Professor Neil Brownsword is the winner of Whitegold’s £10,000 Quartz Award and is currently working on a new artwork that will be on show at Whitegold Festival 2020.
For over two decades Neil’s internationally renowned artwork has examined Stoke-on-Trent’s post-industrial ceramic legacy, and the impact of the decline in the industry on place, people and artisanal knowledge. Through ongoing exploration of archives and use of living testimony, his work raises questions about the relevance of industrial craft skills that are now deemed outmoded or unviable for contemporary production. Neil draws attention to this largely unseen heritage and the need to recognise the relevance of these skills in contemporary contexts. His work takes the form of site specific installations that have been exhibited all over the world. Neil aims to highlight endangered craft practices and re-evaluate them through new forms of expression, often combining performance, film and the dynamics of hired labour.
For the Whitegold Prize, Neil is exploring the entangled histories of St Austell and Stoke-on-Trent and wants to bring the largely unseen working relationships between people, processes and material in the ceramic industry into public view. Through a new installation created for Whitegold 2020 Neil intends to reconnect audiences with the physicality of raw materials, their geological origins and wider cultural contexts as well as the tools and technologies that have been key to the success of both Stoke and St Austell.
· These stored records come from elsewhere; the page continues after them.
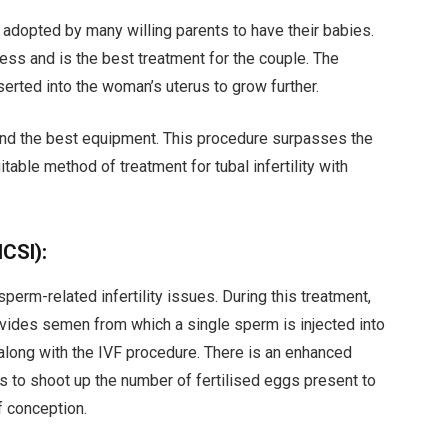
 adopted by many willing parents to have their babies.
ess and is the best treatment for the couple. The
serted into the woman’s uterus to grow further.
 and the best equipment. This procedure surpasses the
table method of treatment for tubal infertility with
ICSI):
perm-related infertility issues. During this treatment,
ovides semen from which a single sperm is injected into
along with the IVF procedure. There is an enhanced
elps to shoot up the number of fertilised eggs present to
f conception.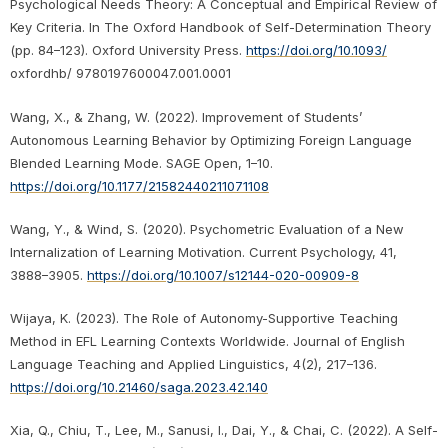
Psychological Needs Theory: A Conceptual and Empirical Review of
Key Criteria. In The Oxford Handbook of Self-Determination Theory
(pp. 84–123). Oxford University Press.
https://doi.org/10.1093/
oxfordhb/ 9780197600047.001.0001
Wang, X., & Zhang, W. (2022). Improvement of Students’
Autonomous Learning Behavior by Optimizing Foreign Language
Blended Learning Mode. SAGE Open, 1–10.
https://doi.org/10.1177/21582440211071108
Wang, Y., & Wind, S. (2020). Psychometric Evaluation of a New
Internalization of Learning Motivation. Current Psychology, 41,
3888–3905.
https://doi.org/10.1007/s12144-020-00909-8
Wijaya, K. (2023). The Role of Autonomy-Supportive Teaching
Method in EFL Learning Contexts Worldwide. Journal of English
Language Teaching and Applied Linguistics, 4(2), 217–136.
https://doi.org/10.21460/saga.2023.42.140
Xia, Q., Chiu, T., Lee, M., Sanusi, I., Dai, Y., & Chai, C. (2022). A Self-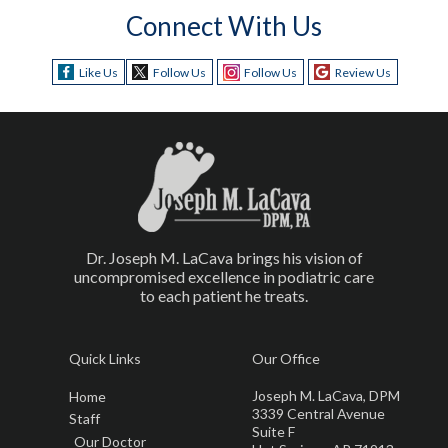
Connect With Us
Like Us
Follow Us
Follow Us
Review Us
Dr. Joseph M. LaCava brings his vision of
uncompromised excellence in podiatric care
to each patient he treats.
Quick Links
Our Office
Joseph M. LaCava, DPM
Home
3339 Central Avenue
Staff
Suite F
Our Doctor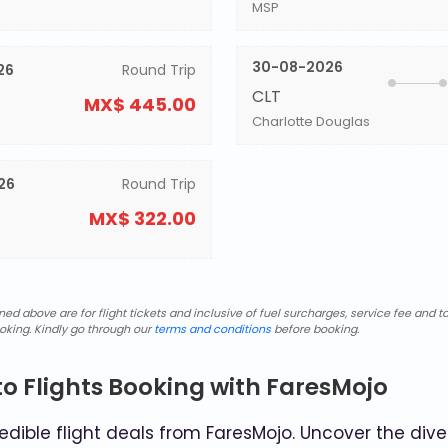
MSP
30-08-2026
26
Round Trip
CLT
MX$ 445.00
Charlotte Douglas
26
Round Trip
MX$ 322.00
d above are for flight tickets and inclusive of fuel surcharges, service fee and ta
oking. Kindly go through our
terms and conditions
before booking.
o Flights Booking with FaresMojo
dible flight deals from FaresMojo. Uncover the diver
Neil will be running free public workshops at Wheal Martyn at the time of the Whitegold Festival where participants will be able to use the tools involved in the processing of china clay together with those used in the historic manufacture of bone china to make something new.
“I’m fascinated by these two industries; their parallel connection to clay as a material, and the ‘alchemic’ processes that turns this inert matter into objects which enhance our daily lives. Through this project, I will draw upon a range of historic tools associated ceramic production and clay extraction, to reanimate actions and forgotten processes. As the digital continues to revolutionise production, the ‘knowledge of the hand’ is becoming increasingly lost. I’m hoping to reassign a sense of value to these more traditional systems of knowledge back into contemporary consciousness.”
“Communities were established around these industries – livelihoods were built on the extraction and transformation of raw materials. As they have downsized in recent decades, there exists a sense of detachment from these histories. I want to explore new ways to reactivate connections that have shaped the identity of place, through artistic process and participation.”
Neil Brownsword’s project is supported by Staffordshire University, Spode Museum Trust and Valentine Clays. Dates for Neil’s workshops at Wheal Martyn for the Whitegold Festival in September will be announced in the coming months.